For a medium inclination orbit with 128 seconds of time average, these 6 cases (hottest and coldest albedo, OLR and combined) are shown in Figure 2.2.

Figure 2.3: Mission critical hot and cold extreme environments at low, medium and high inclinations, and averaging times from 16 seconds to 24 hours [17].

The result of the NASA statistical study was the development of parametric tables for critical and no-critical application that are shown in Figure 2.3 and 2.4 respectively. In these tables, 3 ranges of orbit inclinations, 7 average times and 3 extreme types for the hot and cold case are considered.

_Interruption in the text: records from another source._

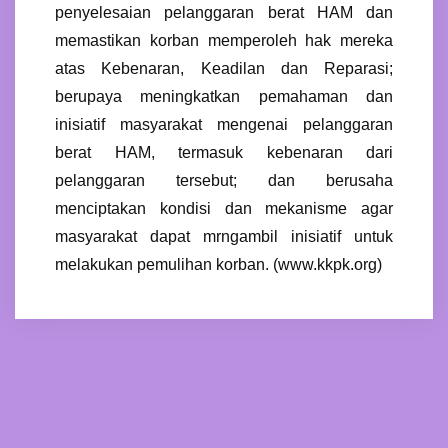
penyelesaian pelanggaran berat HAM dan
memastikan korban memperoleh hak mereka
atas Kebenaran, Keadilan dan Reparasi;
berupaya meningkatkan pemahaman dan
inisiatif masyarakat mengenai pelanggaran
berat HAM, termasuk kebenaran dari
pelanggaran tersebut; dan berusaha
menciptakan kondisi dan mekanisme agar
masyarakat dapat mrngambil inisiatif untuk
melakukan pemulihan korban. (www.kkpk.org)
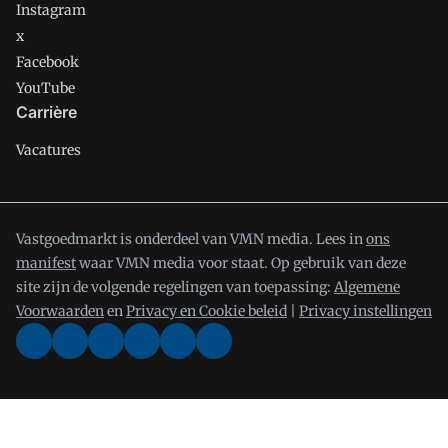
Instagram
x
Facebook
YouTube
Carrière
Vacatures
Vastgoedmarkt is onderdeel van VMN media. Lees in
ons
manifest
waar VMN media voor staat. Op gebruik van deze
site zijn de volgende regelingen van toepassing:
Algemene
Voorwaarden
en
Privacy en Cookie beleid
|
Privacy instellingen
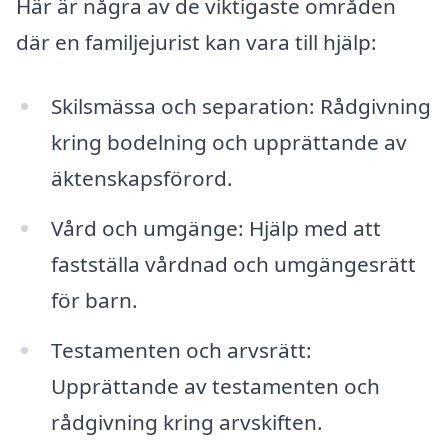
Här är några av de viktigaste områden
där en familjejurist kan vara till hjälp:
Skilsmässa och separation: Rådgivning
kring bodelning och upprättande av
äktenskapsförord.
Vård och umgänge: Hjälp med att
fastställa vårdnad och umgängesrätt
för barn.
Testamenten och arvsrätt:
Upprättande av testamenten och
rådgivning kring arvskiften.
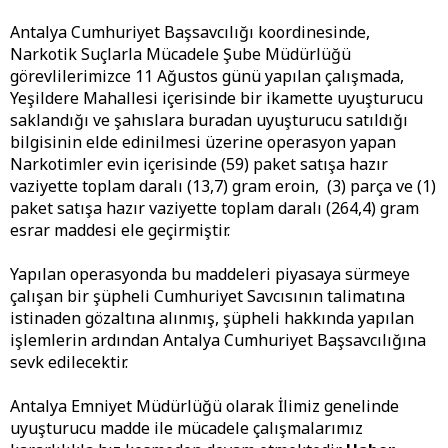
Antalya Cumhuriyet Başsavcılığı koordinesinde,
Narkotik Suçlarla Mücadele Şube Müdürlüğü
görevlilerimizce 11 Ağustos günü yapılan çalışmada,
Yeşildere Mahallesi içerisinde bir ikamette uyuşturucu
saklandığı ve şahıslara buradan uyuşturucu satıldığı
bilgisinin elde edinilmesi üzerine operasyon yapan
Narkotimler evin içerisinde (59) paket satışa hazır
vaziyette toplam daralı (13,7) gram eroin, (3) parça ve (1)
paket satışa hazır vaziyette toplam daralı (264,4) gram
esrar maddesi ele geçirmiştir.
Yapılan operasyonda bu maddeleri piyasaya sürmeye
çalışan bir şüpheli Cumhuriyet Savcısının talimatına
istinaden gözaltına alınmış, şüpheli hakkında yapılan
işlemlerin ardından Antalya Cumhuriyet Başsavcılığına
sevk edilecektir.
Antalya Emniyet Müdürlüğü olarak İlimiz genelinde
uyuşturucu madde ile mücadele çalışmalarımız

The program developed by NASA allows to define a generic system in a defined orbit with established thermo-optical properties and a considered characteristic time. The thermal behaviour of this system is evaluated in order to provide the extreme cases. However, depending on the complexity of the system and the variety of components with different time constants, it may be convenient in some cases to use non-constant profiles of albedo and OLR. STEM considers the use of pulses modeled as step functions, on top of the appropriate base value with a duration just higher than the considered time constant. The hot case albedo and OLR

step functions are specified to encompass orbital noon so the maximum short-term values are encountered at the time of greatest heating. Likewise, the cold case step functions are applied at the opposite side of the orbit, orbital noon plus 180°, when the vehicle is in a shadow or at least the albedo radiation is at a minimum.

Figure 2.4: Non-critical hot and cold extreme environments at low, medium and high inclinations, and averaging times from 16 seconds to 24 hours [17].

As an example, a 400-seconds time constant system is considered in Figure 2.5.

In this case, STEM provides as a base value for a multiple pulses of various duration for hot and cold cases. This implementation allows to consider a system with multiple time constant components.